Segment Start: MATERIAL FOR THE TASK
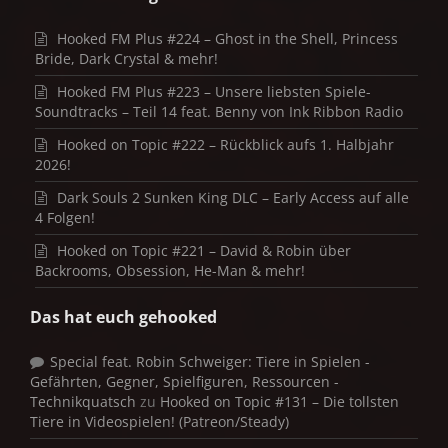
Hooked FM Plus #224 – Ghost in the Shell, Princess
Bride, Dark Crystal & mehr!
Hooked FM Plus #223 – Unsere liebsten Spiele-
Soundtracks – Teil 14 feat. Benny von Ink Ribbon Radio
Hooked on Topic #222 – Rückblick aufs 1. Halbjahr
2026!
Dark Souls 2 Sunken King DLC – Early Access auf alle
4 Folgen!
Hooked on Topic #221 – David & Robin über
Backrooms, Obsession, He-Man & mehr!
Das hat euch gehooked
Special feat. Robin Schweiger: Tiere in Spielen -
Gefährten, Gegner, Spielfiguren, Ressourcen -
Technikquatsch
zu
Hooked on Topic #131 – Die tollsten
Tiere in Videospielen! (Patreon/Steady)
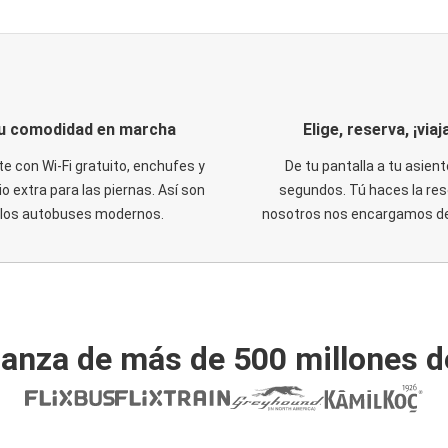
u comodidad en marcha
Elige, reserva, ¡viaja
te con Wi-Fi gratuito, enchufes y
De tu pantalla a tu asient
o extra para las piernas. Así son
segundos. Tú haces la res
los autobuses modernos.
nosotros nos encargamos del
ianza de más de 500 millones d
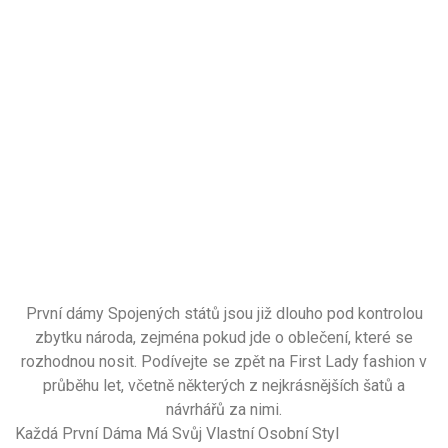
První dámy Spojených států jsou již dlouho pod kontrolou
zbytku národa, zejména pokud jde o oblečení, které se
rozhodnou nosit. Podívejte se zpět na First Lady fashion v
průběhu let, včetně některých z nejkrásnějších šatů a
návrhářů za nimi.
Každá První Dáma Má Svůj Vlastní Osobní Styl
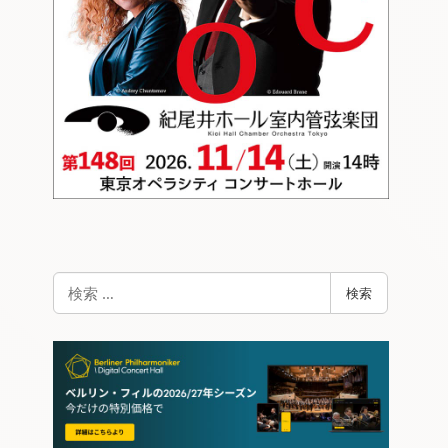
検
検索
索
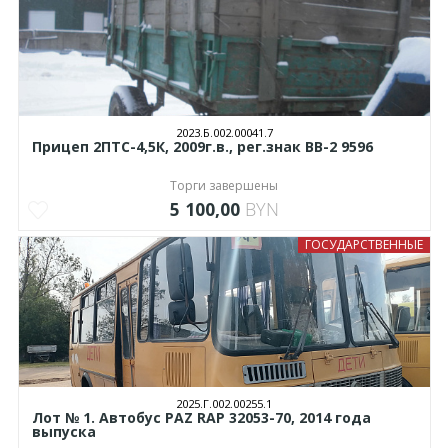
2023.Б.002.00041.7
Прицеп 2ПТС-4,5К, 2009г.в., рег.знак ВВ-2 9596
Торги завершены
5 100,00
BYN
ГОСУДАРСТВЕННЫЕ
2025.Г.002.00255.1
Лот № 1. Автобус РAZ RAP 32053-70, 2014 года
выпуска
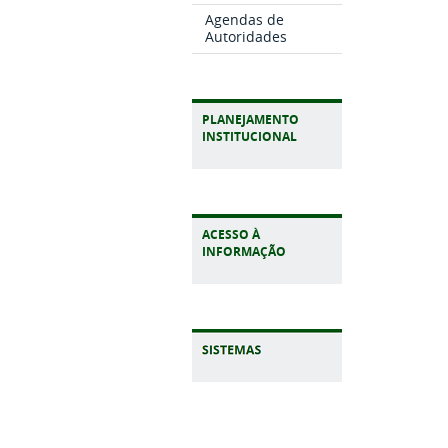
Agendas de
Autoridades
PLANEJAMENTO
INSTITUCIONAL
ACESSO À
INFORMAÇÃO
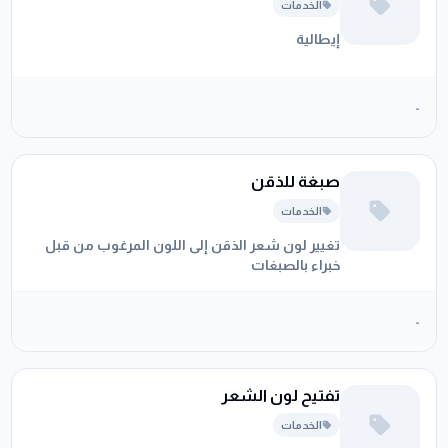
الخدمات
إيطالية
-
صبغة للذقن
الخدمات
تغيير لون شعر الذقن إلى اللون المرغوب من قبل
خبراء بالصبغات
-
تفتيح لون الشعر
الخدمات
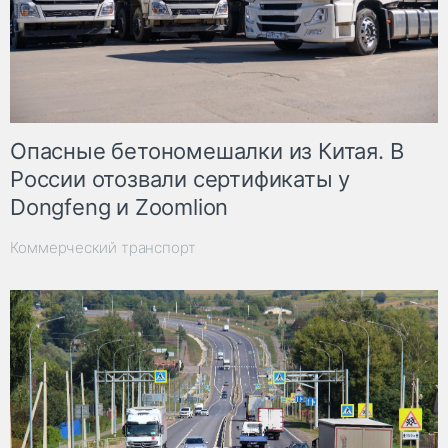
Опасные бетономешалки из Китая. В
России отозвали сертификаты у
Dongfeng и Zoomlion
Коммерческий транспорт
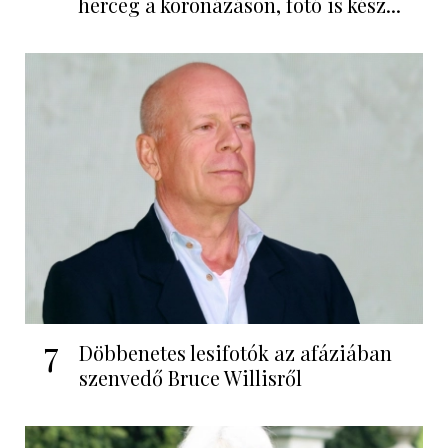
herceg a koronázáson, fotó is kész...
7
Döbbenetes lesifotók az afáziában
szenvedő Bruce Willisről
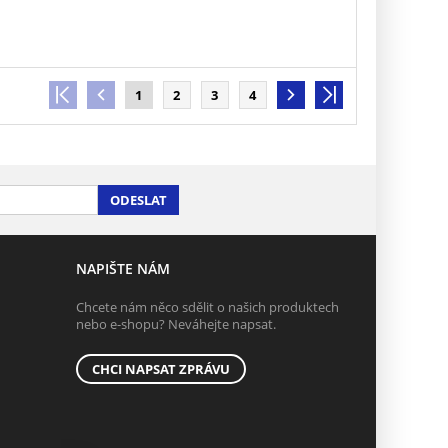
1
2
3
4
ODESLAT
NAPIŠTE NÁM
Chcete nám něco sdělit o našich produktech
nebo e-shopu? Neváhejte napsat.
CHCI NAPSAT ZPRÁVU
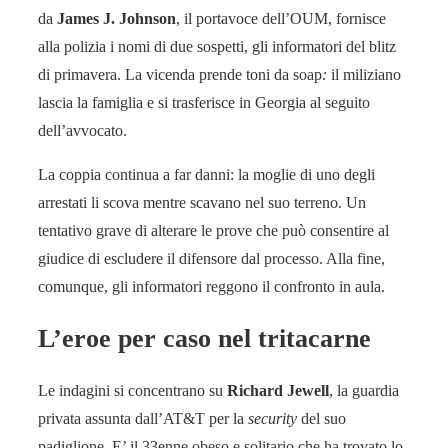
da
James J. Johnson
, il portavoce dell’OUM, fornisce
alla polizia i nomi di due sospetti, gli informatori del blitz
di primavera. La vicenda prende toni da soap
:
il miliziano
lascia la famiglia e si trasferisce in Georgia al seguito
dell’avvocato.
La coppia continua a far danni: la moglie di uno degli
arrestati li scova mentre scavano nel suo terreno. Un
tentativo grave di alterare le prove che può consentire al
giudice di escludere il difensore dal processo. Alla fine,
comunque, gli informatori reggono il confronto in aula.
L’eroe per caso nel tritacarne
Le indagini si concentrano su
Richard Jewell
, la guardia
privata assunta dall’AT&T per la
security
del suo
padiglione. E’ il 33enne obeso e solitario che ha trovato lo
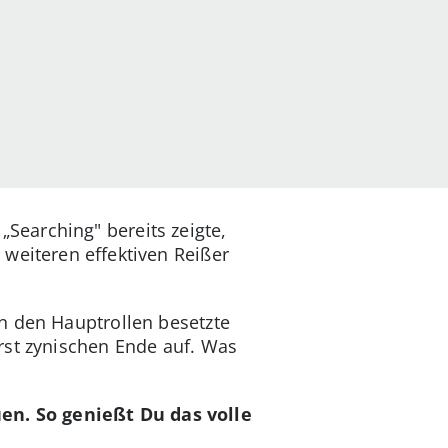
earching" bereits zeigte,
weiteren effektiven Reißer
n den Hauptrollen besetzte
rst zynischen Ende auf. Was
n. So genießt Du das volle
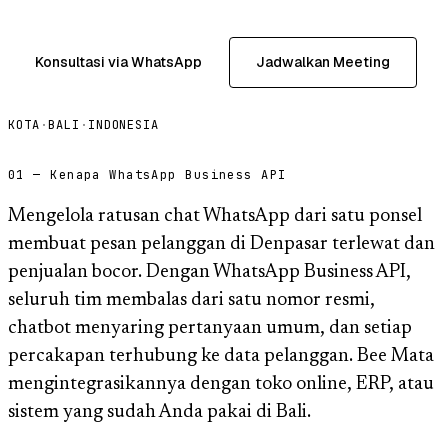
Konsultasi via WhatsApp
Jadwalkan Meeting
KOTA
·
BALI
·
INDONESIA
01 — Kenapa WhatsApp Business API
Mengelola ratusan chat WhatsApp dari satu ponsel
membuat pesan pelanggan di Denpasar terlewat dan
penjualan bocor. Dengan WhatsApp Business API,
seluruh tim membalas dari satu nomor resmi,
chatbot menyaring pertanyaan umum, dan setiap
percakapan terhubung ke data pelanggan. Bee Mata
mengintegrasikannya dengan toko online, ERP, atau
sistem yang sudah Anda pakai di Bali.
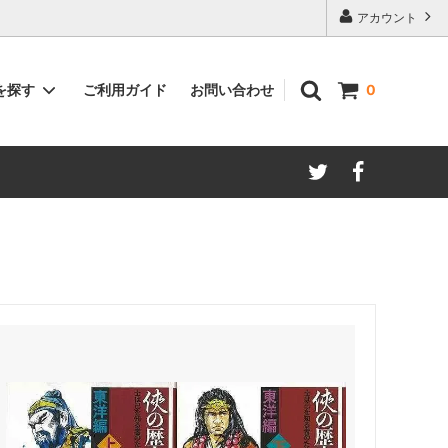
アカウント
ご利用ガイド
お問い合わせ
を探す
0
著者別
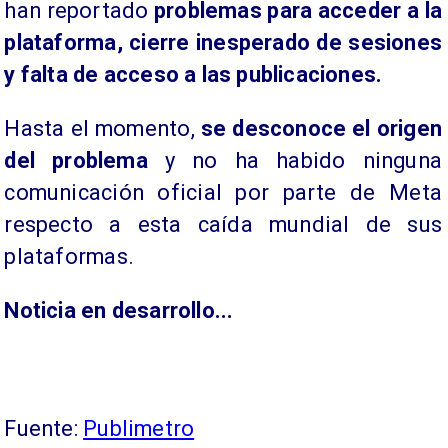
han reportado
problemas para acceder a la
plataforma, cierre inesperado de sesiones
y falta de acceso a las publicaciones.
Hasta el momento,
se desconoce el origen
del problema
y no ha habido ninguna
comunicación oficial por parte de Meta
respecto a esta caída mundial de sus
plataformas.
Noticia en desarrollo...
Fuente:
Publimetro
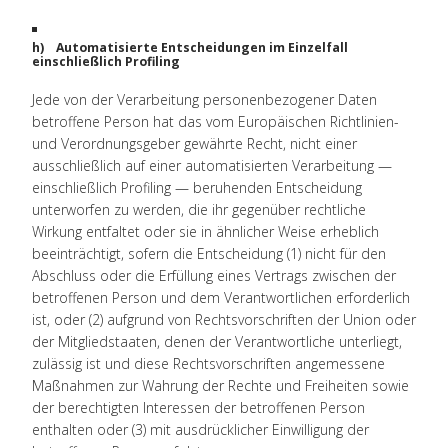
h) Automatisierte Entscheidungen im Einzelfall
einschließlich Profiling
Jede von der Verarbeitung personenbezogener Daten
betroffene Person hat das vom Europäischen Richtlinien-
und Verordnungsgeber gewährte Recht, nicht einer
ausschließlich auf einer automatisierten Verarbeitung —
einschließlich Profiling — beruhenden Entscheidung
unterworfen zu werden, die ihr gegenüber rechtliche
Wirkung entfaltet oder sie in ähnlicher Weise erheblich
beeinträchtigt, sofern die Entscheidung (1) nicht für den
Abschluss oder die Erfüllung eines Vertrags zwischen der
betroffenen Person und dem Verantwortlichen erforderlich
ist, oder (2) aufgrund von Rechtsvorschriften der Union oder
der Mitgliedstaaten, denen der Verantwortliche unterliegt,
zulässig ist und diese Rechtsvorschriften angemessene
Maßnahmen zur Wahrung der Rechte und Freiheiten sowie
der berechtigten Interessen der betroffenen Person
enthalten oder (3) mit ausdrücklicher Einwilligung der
Segment End: MATERIAL FOR THE TASK
• [GOAL OF THE EXERCISE]: Please return the data above exactly as it stands from the line with "segundos. Tú haces la res" to the line with "Прицеп 2ПТС-4,5К, 2009г.в., рег.знак", keeping both of those lines but none of the pictures.

• [RESULT]:
segundos. Tú haces la res
los autobuses modernos.
nosotros nos encargamos del
ianza de más de 500 millones d
První dámy Spojených států jsou již dlouho pod kontrolou
zbytku národa, zejména pokud jde o oblečení, které se
rozhodnou nosit. Podívejte se zpět na First Lady fashion v
průběhu let, včetně některých z nejkrásnějších šatů a
návrhářů za nimi.
Každá První Dáma Má Svůj Vlastní Osobní Styl
検
検索
索
2023.Б.002.00041.7
Прицеп 2ПТС-4,5К, 2009г.в., рег.знак ВВ-2 9596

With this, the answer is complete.